Always thoughtful Elgin resident Reggie Kee made this excellent point, among others, at the “listening session” we discussed on Monday. If you fire an officer for a justifiable shooting, it will put every other EPD officer’s life at risk.
Think about it! The next time an officer is forced to draw their weapon in self-defense, the prospect of being terminated might make them hesitate just long enough to get shot first. And that’s a patently unfair position in which to put an entire police department.
4. Hindsight is always 20-20
To watch a video over and over again – parts of it in slow motion – does not nearly equate to being on the scene that dark evening. To make matters worse, those cameras don’t provide the proper perspective because they exaggerate and distort distance to cover more area.
But even if those Monday morning quarterbacks could make the correct call, whether Ms. Clements jumped or stumbled out of her vehicle is immaterial. Again, it would be beyond unreasonable to expect a law enforcement officer to make a split-second life and death decision based upon that kind of nuance.
The bottom line is, if you move towards police officers with a knife in any manner, you’re probably going to get shot.
5. I’m not anti-protest or anti-protester
This country was founded on the notion of protest and I firmly believe you have to stand for something, or you’ll fall for anything. So, with the exception of shouting people down or co-opting meetings with megaphones, I wholeheartedly support that kind of activism.
What I might add, however, is with Jensen eventually coming back, if you have an issue with Elgin leadership – or the lack of it in my case – run for city council, actively support someone who’s running for city council, or, for God’s sake, vote for someone who’s a candidate for city council.

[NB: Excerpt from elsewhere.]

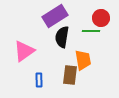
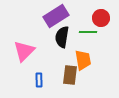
purple rectangle: moved 1 px right
green line: moved 3 px left, 1 px down
pink triangle: rotated 10 degrees counterclockwise
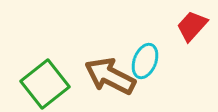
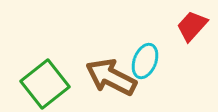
brown arrow: moved 1 px right, 1 px down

That’s the only act that ever really changes anything, but only 7,000 out of 58,000 eligible Elgin residents vote in odd-year elections. And if you don’t vote, then don’t bitch, either.
6. Ms. Clements wasn’t a saint
No one is! And let me, once again, be clear that whatever demons haunted Decynthia in no way deprived her of her civil rights. I also understand that it’s human nature, especially on the part of family members, to rehabilitate those who’ve died.
But if Lt. Jensen’s track record is fair game, then so is Ms. Clements’.
When the EPD showed up at her parents’ front door after the shooting, before they could say a word, her father, who hadn’t seen her for three weeks, asked, “Where did she OD?” Though she certainly struggled with mental health issues, the move on the part of some supporters to omit the effects addiction had in that I-90 standoff is patently unfair.
The stats are clear. Tasers work about 50 percent of the time on sober folks and virtually none of the time on addicts under the influence.
For better or worse, Ms. Clements was who she was, and her death doesn’t change that. My fervent hope is, as a result of this tragedy, we, as a society, develop a new determination to better deal with mental health and addiction issues.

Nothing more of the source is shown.